Most genome databases now feature more than just basic sequence information; they encompass a wide range of annotated information on factors such as disease states, protein structure and polymorphisms. Yet many researchers remain unaware of the potential of these resources. A much-cited survey commissioned two years ago by the London-based Wellcome Trust revealed that only about half of the biomedical researchers using genome databases were familiar with all the tools on offer to make full use of the data. A significant number didn't even know of the existence of the European Bioinformatics Institute's public Ensembl database and website, which collates vast amounts of diverse information on the human genome. The findings prompted the trust to launch an educational initiative in 2001 to draw attention to these databases.

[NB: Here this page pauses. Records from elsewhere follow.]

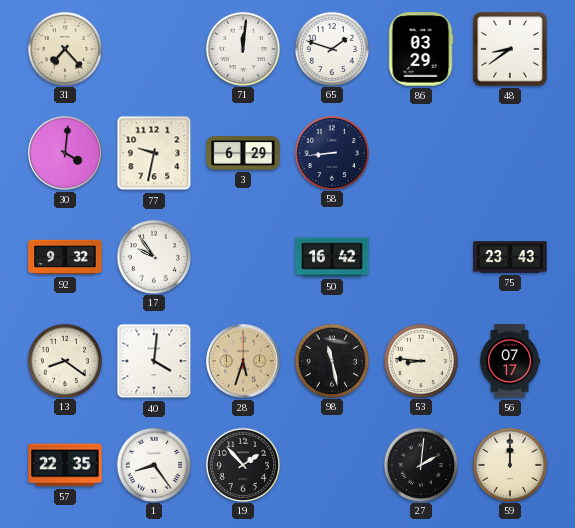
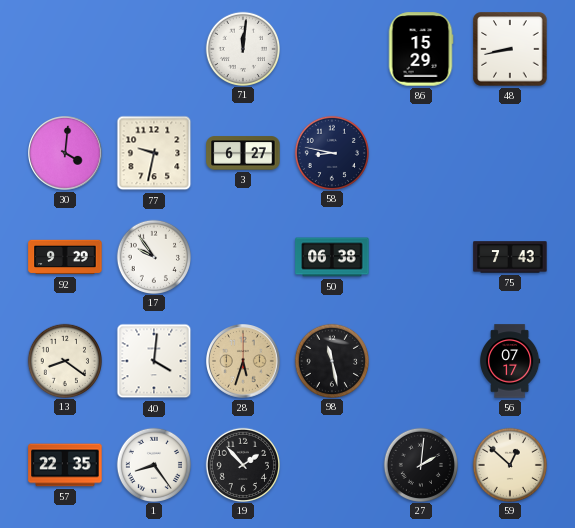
31: 7:23 -> none
65: 1:48 -> none
86: 03:29 -> 15:29
48: 8:39 -> 8:43
3: 6:29 -> 6:27
58: 8:44 -> 8:47
92: 9:32 -> 9:29
50: 16:42 -> 06:38
75: 23:43 -> 7:43
53: 8:46 -> none
59: 12:00 -> 12:52
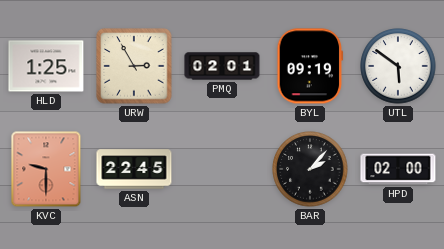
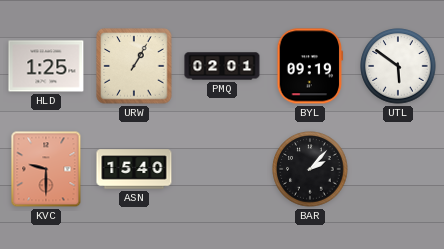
URW: 2:55 -> 1:05
ASN: 22:45 -> 15:40
HPD: 02:00 -> none
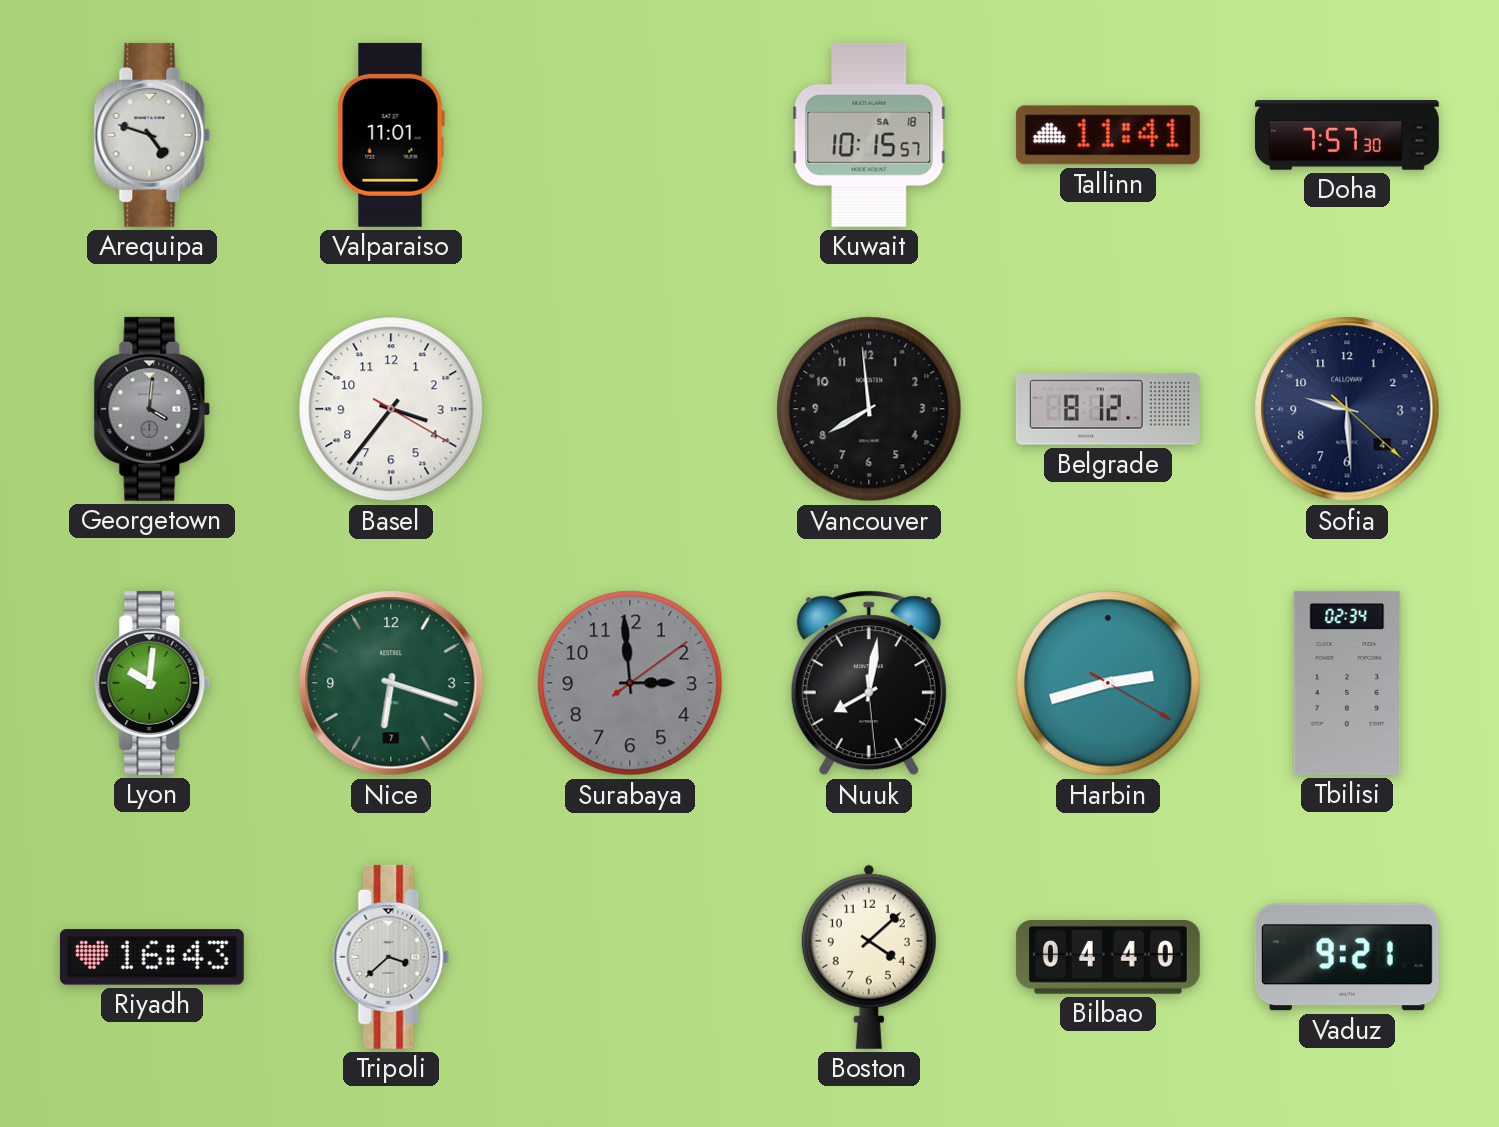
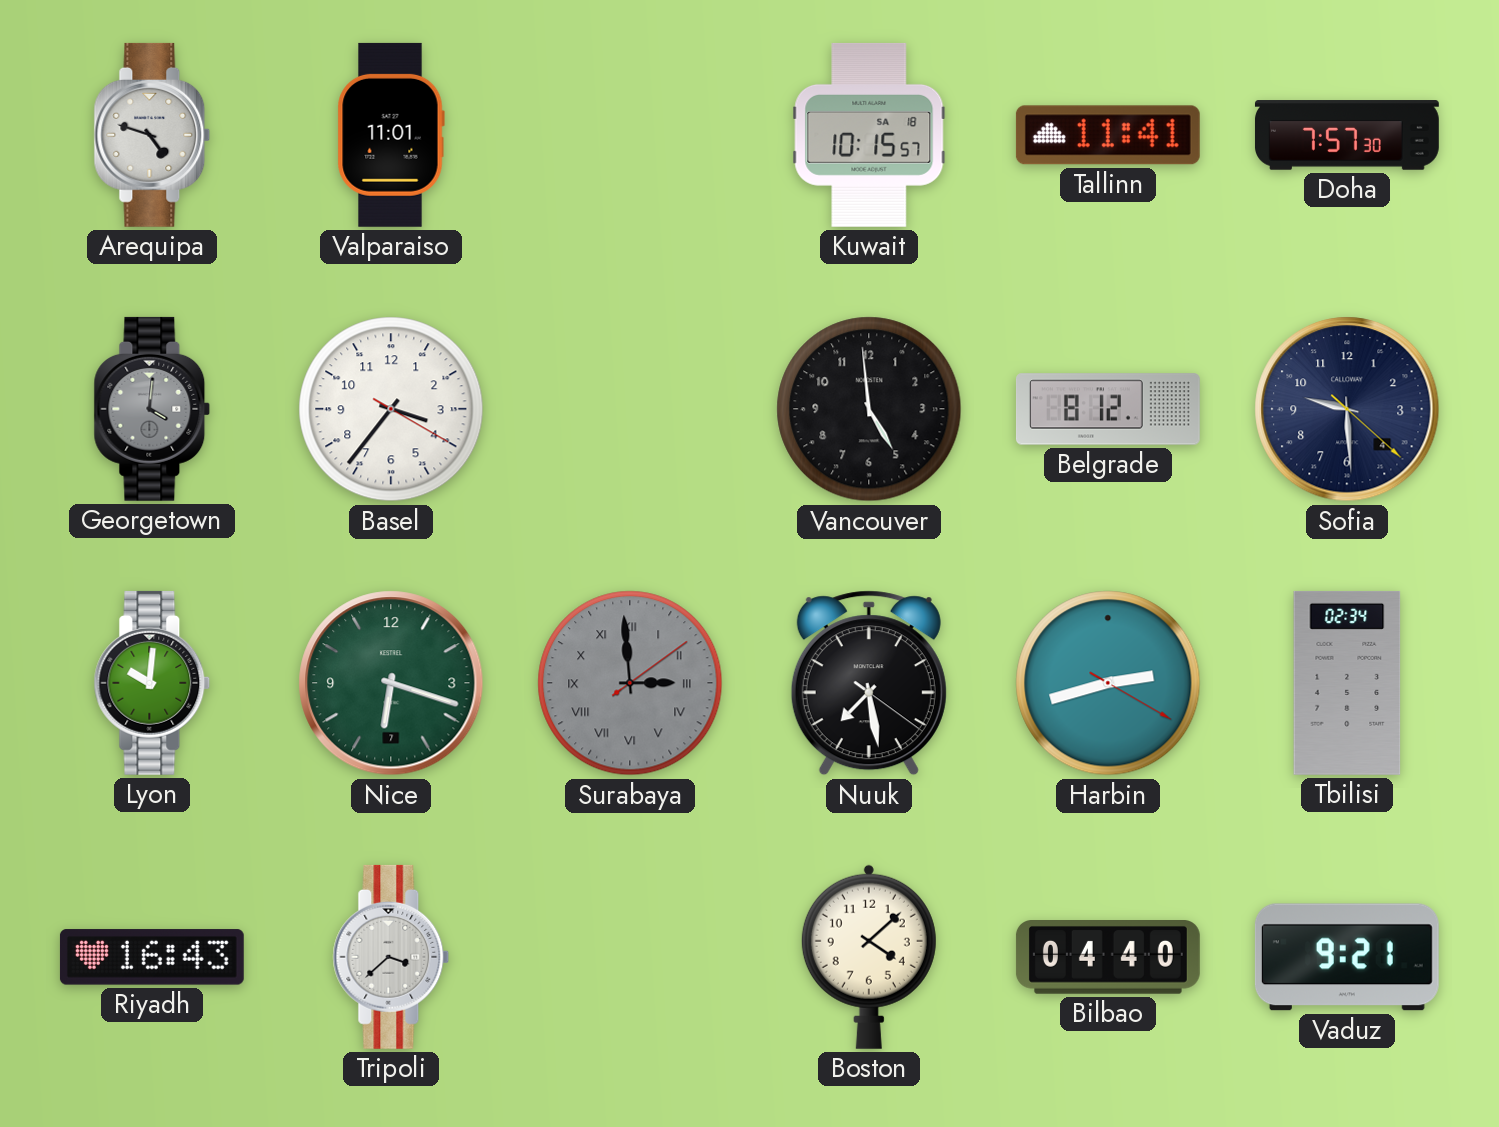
Vancouver: 7:59 -> 4:59
Surabaya numerals: Arabic -> Roman
Nuuk: 8:01 -> 7:28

So where do you turn to make sense of the number of databases available and the array of tools they offer? A good starting point is the annual database special issue of Nucleic Acids Research (31; 1–516; 2003). The online version of this issue contains an index of major databases along with a brief summary of what each offers, information that is compiled by Andreas Baxevanis of the genome-technology branch at the US National Human Genome Research Institute.

Newcomers are often overwhelmed by the tools on offer and the knowledge of genetics that is presupposed on the part of the user. The tools tend to assume an understanding of terms and principles that are unfamiliar to, say, physiologists and pharmacologists, and without this knowledge the users cannot feel confidence in the results that they get. A useful guide for the perplexed is A User's Guide to the Human Genome, a web special published by Nature Genetics (http://www.nature.com/ng). This is designed for the genome neophyte, and guides the user through worked examples to give them confidence in understanding concepts and strategies that can then be used to empower their own research.